| Given data |
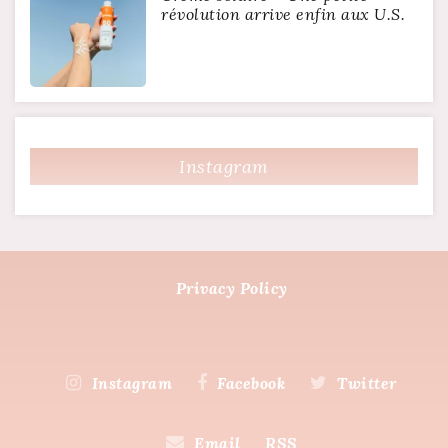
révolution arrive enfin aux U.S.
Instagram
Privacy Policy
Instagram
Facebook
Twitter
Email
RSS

==

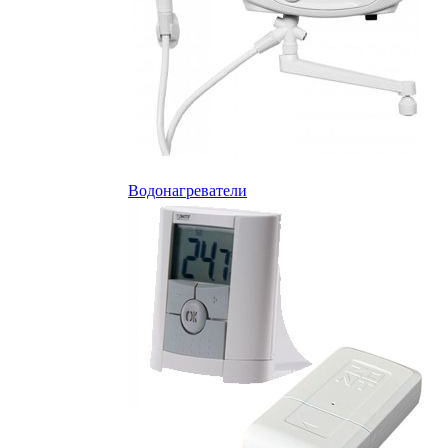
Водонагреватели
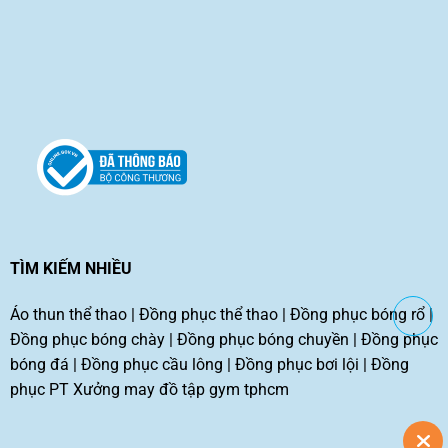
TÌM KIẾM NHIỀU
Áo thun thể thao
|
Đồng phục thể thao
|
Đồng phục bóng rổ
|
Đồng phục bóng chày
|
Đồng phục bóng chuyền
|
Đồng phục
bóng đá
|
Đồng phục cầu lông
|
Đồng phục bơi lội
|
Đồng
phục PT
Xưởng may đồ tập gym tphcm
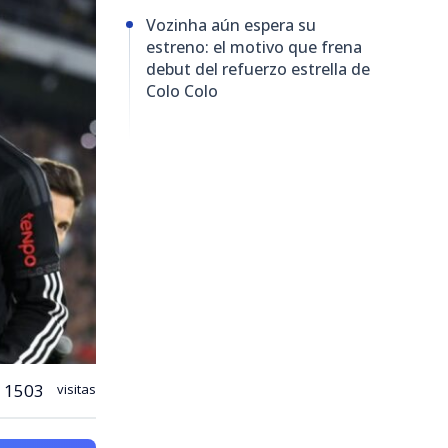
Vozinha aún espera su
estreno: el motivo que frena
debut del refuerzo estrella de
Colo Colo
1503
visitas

* * *

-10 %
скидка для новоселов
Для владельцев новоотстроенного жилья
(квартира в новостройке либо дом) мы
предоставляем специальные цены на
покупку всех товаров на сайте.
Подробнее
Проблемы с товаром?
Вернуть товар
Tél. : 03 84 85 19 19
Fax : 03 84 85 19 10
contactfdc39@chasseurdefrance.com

| Task brief |
Each line with the word "Đồng" in the records above belongs in the result; copy all of them.

| Written response |
Đồng phục thể thao
Đồng phục bóng rổ
Đồng phục bóng chày
Đồng phục bóng chuyền
Đồng phục
Đồng phục cầu lông
Đồng phục bơi lội
Đồng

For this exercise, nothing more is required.